Resorts protect you from all that complication of the reality of foreignness, but at the expense of jailing you in a plush prison. But they go beyond merely insulating us from the challenges of learning how to function in new environments and having to make too many decisions, beyond permitting us to take a vacation from thinking (“A Supposedly Fun Thing I’ll Never Do Again,” David Foster Wallace’s account of taking a cruise, explicates these points pretty well). By foregrounding the helplessness of the tourist while confronting him at every turn with semi-sarcastic solicitude, resorts actually heighten all the tensions and pretenses, the disparities between tourists and servants, rather than dissipate them; perhaps it’s because these tensions are actually what many vacationers want to consume, class resentment as a testimony that you’ve arrived, that you’ve reached a place where you can have the power to boss people around and be fussed over. The elaborate gate-keeping procedures at resorts are a part of this; if resorts are like prisons, it’s because we want to consume the feeling of being guarded—we want to taste the power of exclusion (which epitomizes class conflict generally) in one of its most concrete forms.

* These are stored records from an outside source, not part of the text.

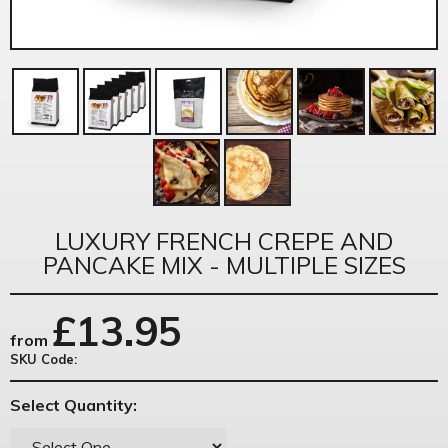
LUXURY FRENCH CREPE AND
PANCAKE MIX - MULTIPLE SIZES
£
13.95
from
SKU Code:
Select Quantity:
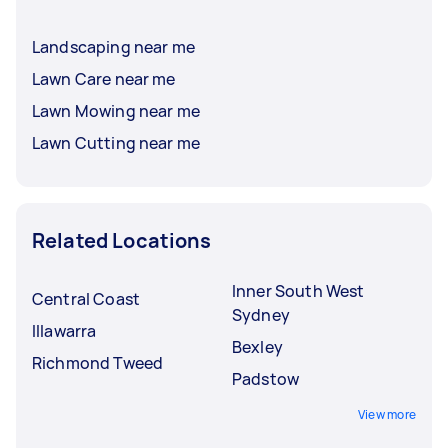
Landscaping near me
Lawn Care near me
Lawn Mowing near me
Lawn Cutting near me
Related Locations
Inner South West
Central Coast
Sydney
Illawarra
Bexley
Richmond Tweed
Padstow
View more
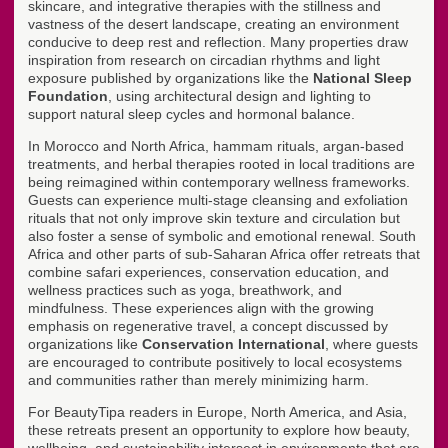
skincare, and integrative therapies with the stillness and
vastness of the desert landscape, creating an environment
conducive to deep rest and reflection. Many properties draw
inspiration from research on circadian rhythms and light
exposure published by organizations like the
National Sleep
Foundation
, using architectural design and lighting to
support natural sleep cycles and hormonal balance.
In Morocco and North Africa, hammam rituals, argan-based
treatments, and herbal therapies rooted in local traditions are
being reimagined within contemporary wellness frameworks.
Guests can experience multi-stage cleansing and exfoliation
rituals that not only improve skin texture and circulation but
also foster a sense of symbolic and emotional renewal. South
Africa and other parts of sub-Saharan Africa offer retreats that
combine safari experiences, conservation education, and
wellness practices such as yoga, breathwork, and
mindfulness. These experiences align with the growing
emphasis on regenerative travel, a concept discussed by
organizations like
Conservation International
, where guests
are encouraged to contribute positively to local ecosystems
and communities rather than merely minimizing harm.
For BeautyTipa readers in Europe, North America, and Asia,
these retreats present an opportunity to explore how beauty,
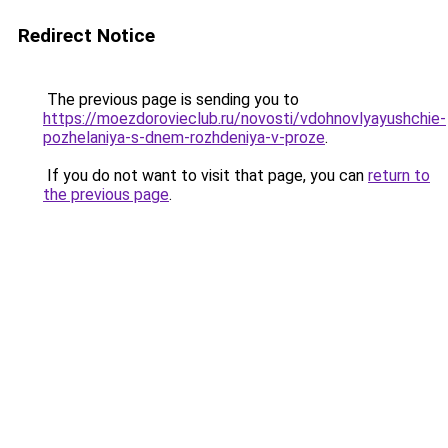
Redirect Notice
The previous page is sending you to
https://moezdorovieclub.ru/novosti/vdohnovlyayushchie-
pozhelaniya-s-dnem-rozhdeniya-v-proze
.
If you do not want to visit that page, you can
return to
the previous page
.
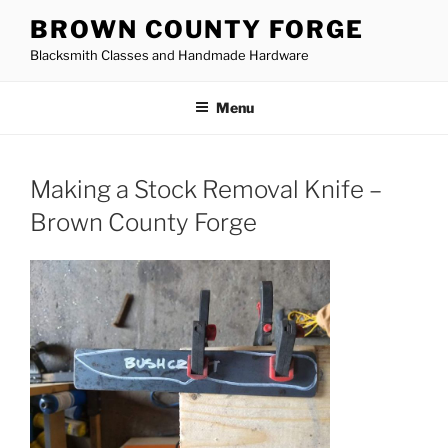
Skip
BROWN COUNTY FORGE
to
Blacksmith Classes and Handmade Hardware
content
Menu
Making a Stock Removal Knife –
Brown County Forge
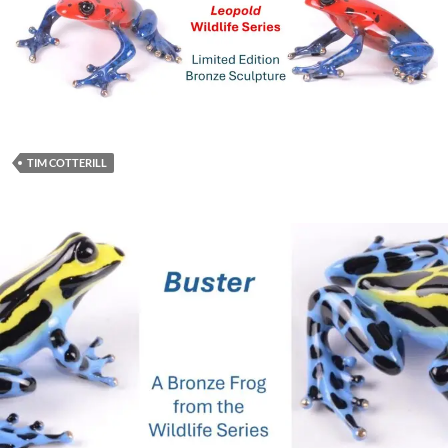
TIM COTTERILL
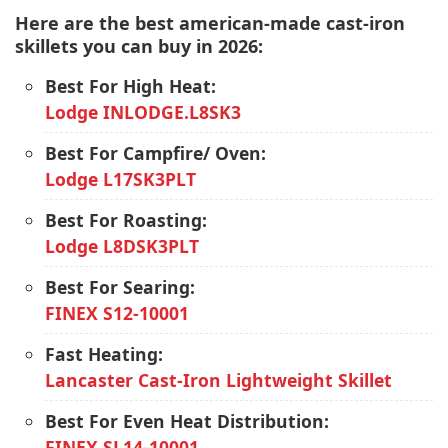
Here are the best american-made cast-iron
skillets you can buy in 2026:
Best For High Heat:
Lodge INLODGE.L8SK3
Best For Campfire/ Oven:
Lodge L17SK3PLT
Best For Roasting:
Lodge L8DSK3PLT
Best For Searing:
FINEX S12-10001
Fast Heating:
Lancaster Cast-Iron Lightweight Skillet
Best For Even Heat Distribution:
FINEX SL14-10001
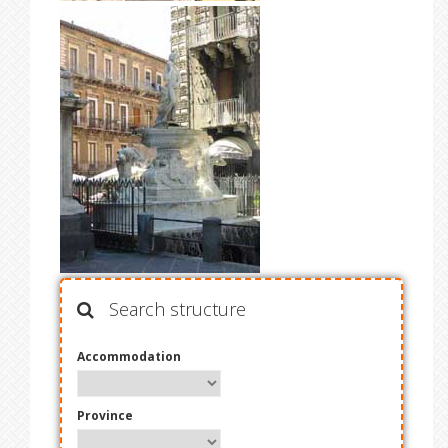
Search structure
Accommodation
Province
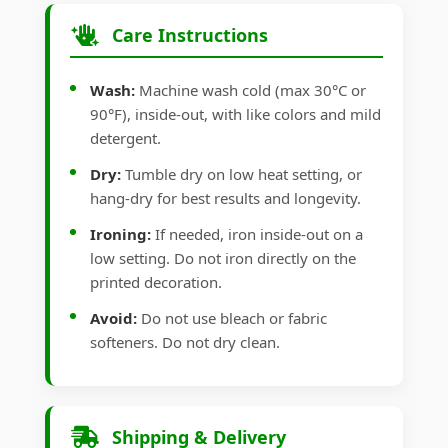
Care Instructions
Wash:
Machine wash cold (max 30°C or
90°F), inside-out, with like colors and mild
detergent.
Dry:
Tumble dry on low heat setting, or
hang-dry for best results and longevity.
Ironing:
If needed, iron inside-out on a
low setting. Do not iron directly on the
printed decoration.
Avoid:
Do not use bleach or fabric
softeners. Do not dry clean.
Shipping & Delivery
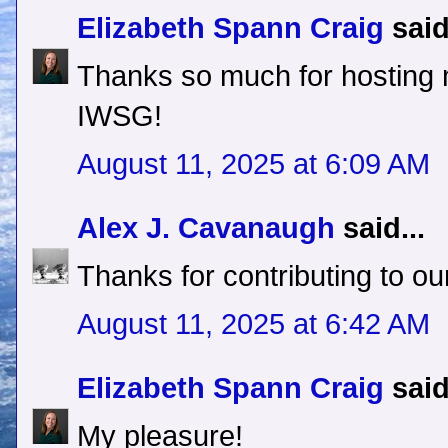
Elizabeth Spann Craig
said
Thanks so much for hosting
IWSG!
August 11, 2025 at 6:09 AM
Alex J. Cavanaugh
said...
Thanks for contributing to our
August 11, 2025 at 6:42 AM
Elizabeth Spann Craig
said
My pleasure!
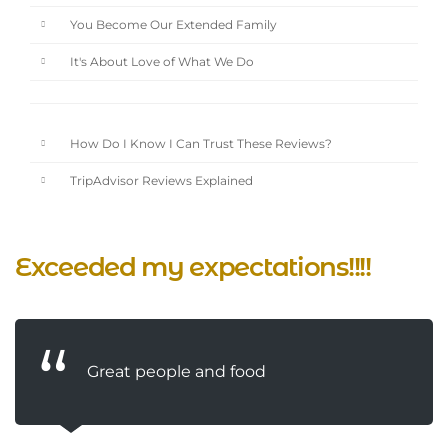
You Become Our Extended Family
It's About Love of What We Do
How Do I Know I Can Trust These Reviews?
TripAdvisor Reviews Explained
Exceeded my expectations!!!!
Great people and food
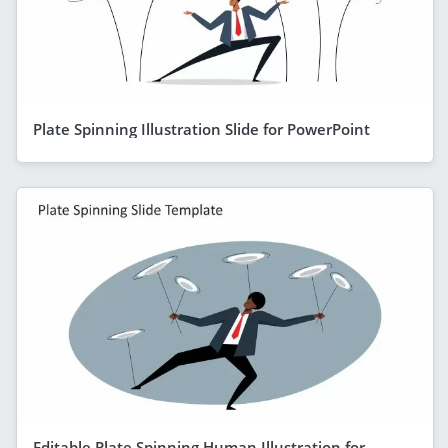
Plate Spinning Illustration Slide for PowerPoint
Editable Plate Spinning Human Illustration for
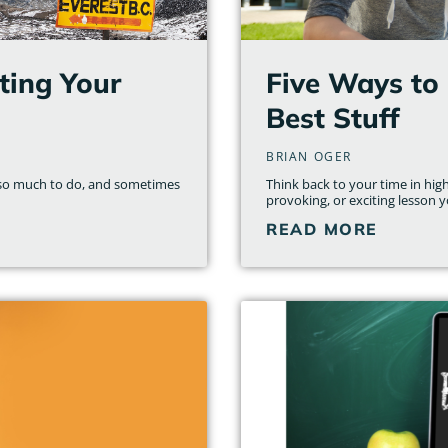
ting Your
Five Ways to 
Best Stuff
BRIAN OGER
st so much to do, and sometimes
Think back to your time in hi
provoking, or exciting lesson y
READ MORE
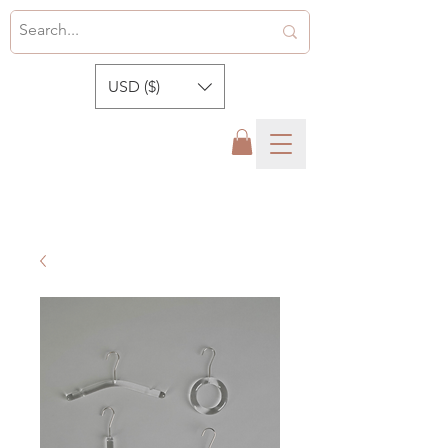
USD ($)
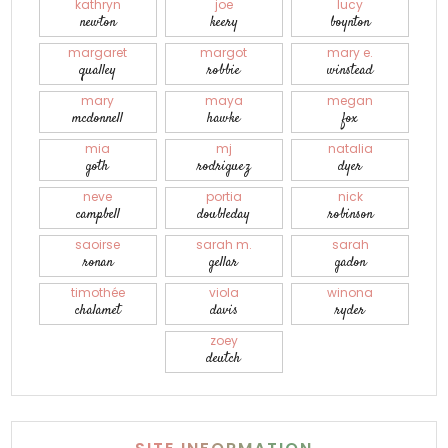
kathryn
joe
lucy
newton
keery
boynton
margaret
margot
mary e.
qualley
robbie
winstead
mary
maya
megan
mcdonnell
hawke
fox
mia
mj
natalia
goth
rodriguez
dyer
neve
portia
nick
campbell
doubleday
robinson
saoirse
sarah m.
sarah
ronan
gellar
gadon
timothée
viola
winona
chalamet
davis
ryder
zoey
deutch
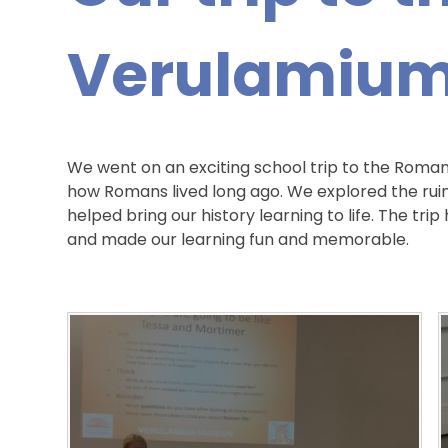
Verulamiu
We went on an exciting school trip to the Roman
how Romans lived long ago. We explored the rui
helped bring our history learning to life. The tr
and made our learning fun and memorable.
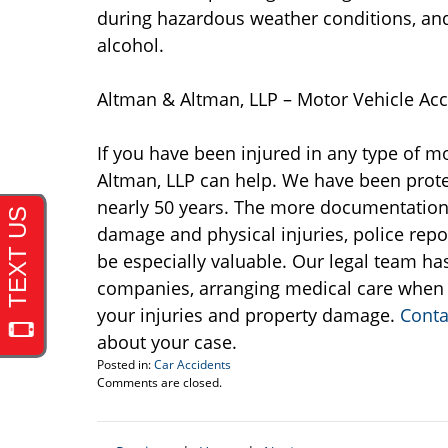
during hazardous weather conditions, and
alcohol.
Altman & Altman, LLP – Motor Vehicle Acc
If you have been injured in any type of mo
Altman, LLP can help. We have been protec
nearly 50 years. The more documentation y
damage and physical injuries, police repo
be especially valuable. Our legal team ha
companies, arranging medical care when 
your injuries and property damage.
Conta
about your case.
Posted in:
Car Accidents
Updated:
Comments are closed.
November
11,
2015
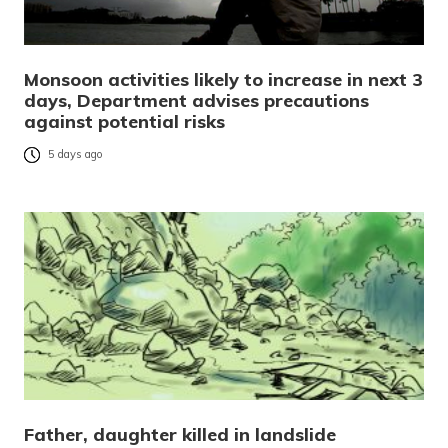
Monsoon activities likely to increase in next 3
days, Department advises precautions
against potential risks
5 days ago
Father, daughter killed in landslide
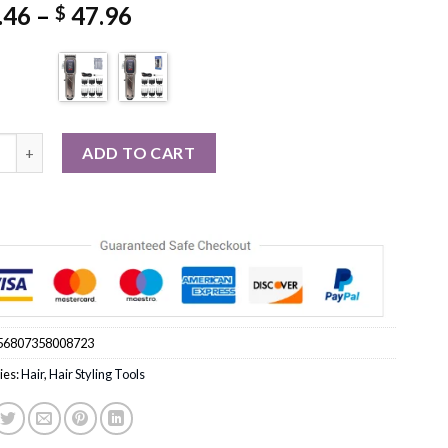
Price
.46
–
47.96
$
range:
$ 35.46
through
$ 47.96
0 Professional Hair Clipper Cutting Machine Trimmer quantity
ADD TO CART
56807358008723
ies:
Hair
,
Hair Styling Tools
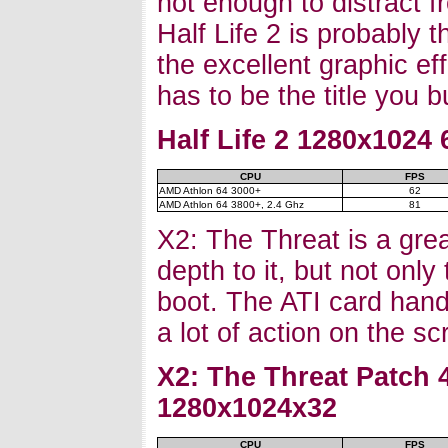
not enough to distract 
Half Life 2 is probably t
the excellent graphic e
has to be the title you
Half Life 2 1280x1024
CPU
FPS
AMD Athlon 64 3000+
62
AMD Athlon 64 3800+, 2.4 Ghz
81
X2: The Threat is a grea
depth to it, but not only
boot. The ATI card hand
a lot of action on the s
X2: The Threat Patch 
1280x1024x32
CPU
FPS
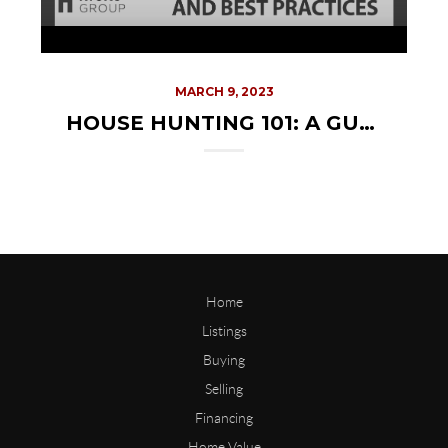
MARCH 9, 2023
HOUSE HUNTING 101: A GUIDE TO FINDING YOUR PERFECT HOME
Home
Listings
Buying
Selling
Financing
Home Value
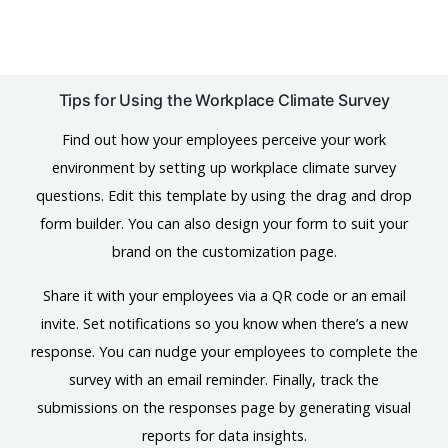
Tips for Using the Workplace Climate Survey
Find out how your employees perceive your work
environment by setting up workplace climate survey
questions. Edit this template by using the drag and drop
form builder. You can also design your form to suit your
brand on the customization page.
Share it with your employees via a QR code or an email
invite. Set notifications so you know when there’s a new
response. You can nudge your employees to complete the
survey with an email reminder. Finally, track the
submissions on the responses page by generating visual
reports for data insights.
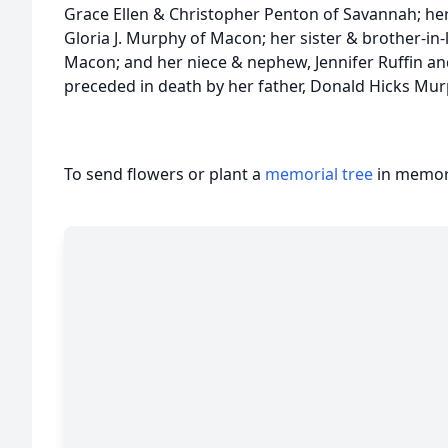
Grace Ellen & Christopher Penton of Savannah; he
Gloria J. Murphy of Macon; her sister & brother-in-
Macon; and her niece & nephew, Jennifer Ruffin and
preceded in death by her father, Donald Hicks Mur
To send flowers or plant a
memorial tree
in memory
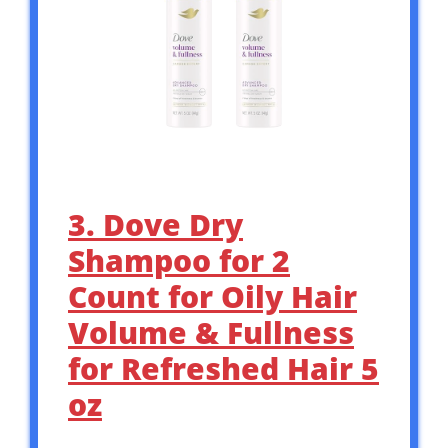
3. Dove Dry
Shampoo for 2
Count for Oily Hair
Volume & Fullness
for Refreshed Hair 5
oz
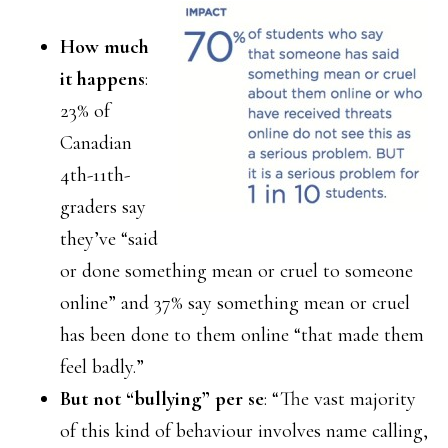
How much
it happens
:
23% of
Canadian
4th-11th-
graders say
they’ve “said
or done something mean or cruel to someone
online” and 37% say something mean or cruel
has been done to them online “that made them
feel badly.”
But not “bullying” per se
: “The vast majority
of this kind of behaviour involves name calling,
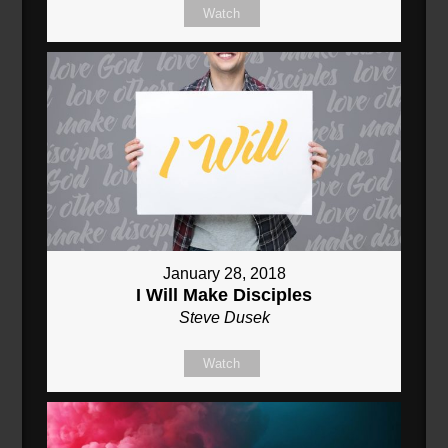
Watch
January 28, 2018
I Will Make Disciples
Steve Dusek
Watch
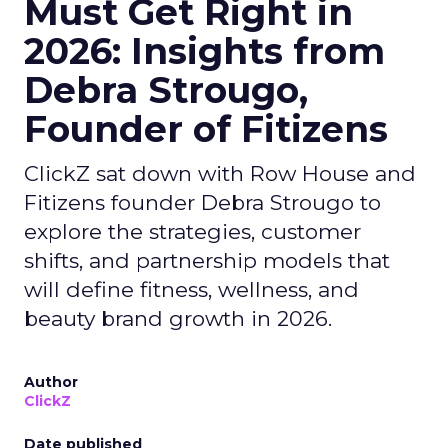
Must Get Right in
2026: Insights from
Debra Strougo,
Founder of Fitizens
ClickZ sat down with Row House and
Fitizens founder Debra Strougo to
explore the strategies, customer
shifts, and partnership models that
will define fitness, wellness, and
beauty brand growth in 2026.
Author
ClickZ
Date published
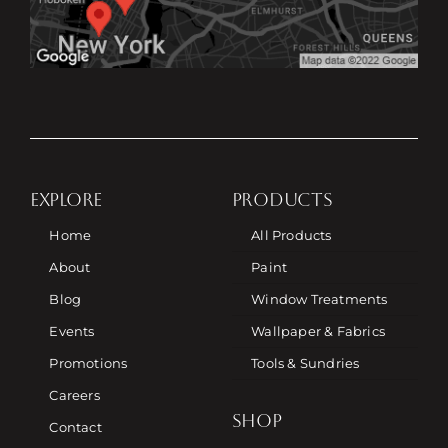
EXPLORE
PRODUCTS
Home
All Products
About
Paint
Blog
Window Treatments
Events
Wallpaper & Fabrics
Promotions
Tools & Sundries
Careers
SHOP
Contact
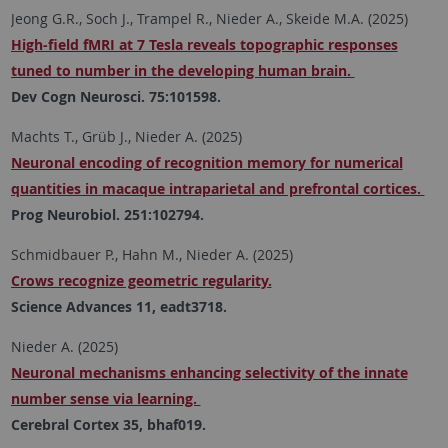
Jeong G.R., Soch J., Trampel R., Nieder A., Skeide M.A. (2025)
High-field fMRI at 7 Tesla reveals topographic responses
tuned to number in the developing human brain.
Dev Cogn Neurosci. 75:101598.
Machts T., Grüb J., Nieder A. (2025)
Neuronal encoding of recognition memory for numerical
quantities in macaque intraparietal and prefrontal cortices.
Prog Neurobiol. 251:102794.
Schmidbauer P., Hahn M., Nieder A. (2025)
Crows recognize geometric regularity.
Science Advances 11, eadt3718.
Nieder A. (2025)
Neuronal mechanisms enhancing selectivity of the innate
number sense via learning.
Cerebral Cortex 35, bhaf019.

But when regular shmoes like me can be at a resort, the resort has clearly lost some of its exclusive appeal: Hence the ultraprivate resort within the resort the WSJ article notes:


Now some resorts are rolling out fancier service tiers that come with benefits blatantly visible to other guests, from private pools and beach areas in the middle of the grounds to guaranteed spots at crowded restaurants. Elite guests—who pay an additional $40 to $900 or more per night—also get nicer rooms and full access to the main resort. To distinguish them from the regular guests, many of whom are paying hefty rates of $400 to $1,000 a night, they sometimes get special bracelets or towels.


The writing here seems a bit slanted toward maximum populist outrage, but nevertheless it makes clear that consuming exclusivity is less a matter of achieving privacy (as is the case in some of the upgrades discussed) and more a matter of showing those beneath you what your money can buy, gloating in the VIP pool with your special wristband. If you pursue these special services, you actually want less privacy; you want more people to see you in all your luxuriousness. The desire to be seen enjoying privileges is an extension of the reality-TV mind-set, where having an audience is an essential ingredient for validation. But other resort guests don’t want to be an audience; they want to consider themselves the stars too—hence, the article’s focus on the aggrieved hotel patrons discovering they are second class citizens.


The idea that others might be more important can spark a little vacation insecurity. During her weeklong visit to the 49-room Anse Chastanet Resort on St. Lucia last fall, at $475 a night, Rosaria Davies could see the five-month-old Jade Mountain extension every time she went for a swim on the beach. Guests there get their own restaurant, spa and pools, plus access to the main resort; nightly rates this season start at $1,150. “It looked great from afar,” says the 37-year-old from London. When she and her husband had to wait an hour between the appetizers and main course at dinner one night, they wondered if Jade Mountain guests were being served more quickly. During the trip, the couple joked, “Are we chopped liver?” The hotel says it treats all of its guests equally.



Since everyone can’t feel as though they are the only guest, treating everyone equally is the next-best thing—a compensatory egalitarianism that nullify’s our awareness of others—being as we often only notice strangers through invidious comparison. But resorts are tempted by the allure of discriminatory pricing, reintroducing an aspect of the world (relentless status competition) many of us specifically go on vacation to escape.